El notario es una herencia romana a la que, como conocedores expertos de la ley, la ciudadanía acudía en búsqueda de certidumbre jurídica. Su llegada a México se debe a la herencia española y durante el siglo XIX que atestiguó condiciones de inestabilidad como la independencia mexicana, dos imperios o más de 50 presidentes, vio el inicio de la consolidación de un notariado mexicano que sería entonces esencial para un país que estaba naciendo y necesitaba de este tipo de funcionarios que contribuyeran en la generación de condiciones de certidumbre jurídica.
Falleció José Juan, un empresario mexicano que radicaba en EE. UU. con su esposa e hijos. Su familia sabía que José Juan tenía propiedades en México y querían ver el trámite de la herencia y la venta de los bienes, pero les resultaba complicado ir a su país para arreglar todos esos pendientes. Tras preguntar en varios lugares y hablar con algunos familiares, lo mejor fue contratar a un abogado al que le darían un poder legal y así los representara en México. Se les plantearon dos opciones para darle el poder al abogado: ir a México a tramitarlo ante notario o sacar cita en el consulado mexicano para tramitarlo. Vieron que ir a México implicaba, además de los gastos de viaje, sacar una cita en la notaría, al menos dos semanas para trámite y pagar entre cinco y seis mil pesos por el poder legal; por otro lado, la cita en el consulado mexicano en EE. UU. vieron que para hacer el mismo trámite podían sacar una cita en cinco minutos desde el portal de la Secretaría de Relaciones Exteriores (SE), pagar 163 dólares (aproximadamente 2 mil 900 pesos) y el mismo día que lo solicitaban salían a más tardar a las cuatro de la tarde con su poder legal.

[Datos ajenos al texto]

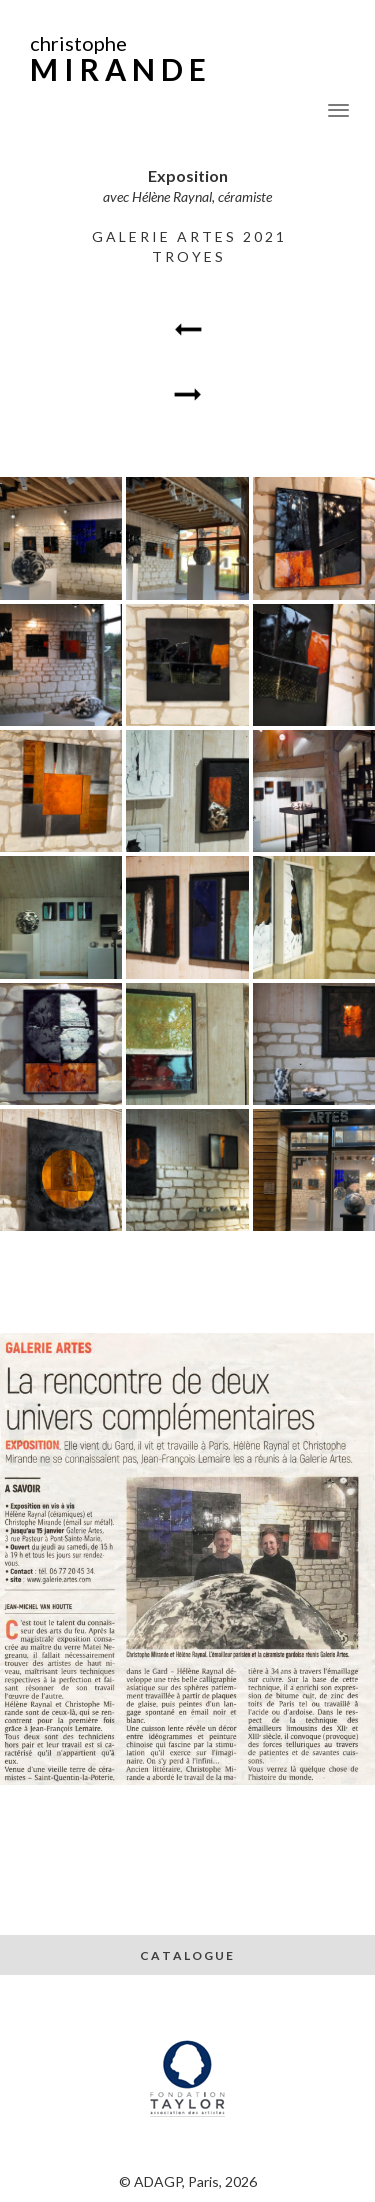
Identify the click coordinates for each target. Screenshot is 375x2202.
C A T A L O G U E (187, 1955)
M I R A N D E (118, 69)
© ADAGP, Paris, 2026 (188, 2181)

Obviamente optaron por la opción más rápida y barata.
Este tipo de situaciones se replica con frecuencia fuera de México y existe la ruta consolidada para apoyar a los connacionales en trámites más eficientes sin dejar a un lado su fuerza legal. Basta con ver la vinculación entre el Código Civil de la Ciudad de México, la Ley del Servicio Exterior Mexicano, la Ley del Notariado para la Ciudad de México y nueve normas más que hacen posible que los actos de fe pública sean igualmente emanados por servidores públicos con la misma fuerza. Un ejemplo que pone de manifiesto, con evidencia verificable, un planteamiento de algo que bien se sabe: es cuestión de tener fe (pública) reconocida en ley para poder brindar un acceso más rápido y barato con tecnología y voluntad a esa facultad originaria del Estado que hoy impide o inhibe la búsqueda de condiciones de certidumbre.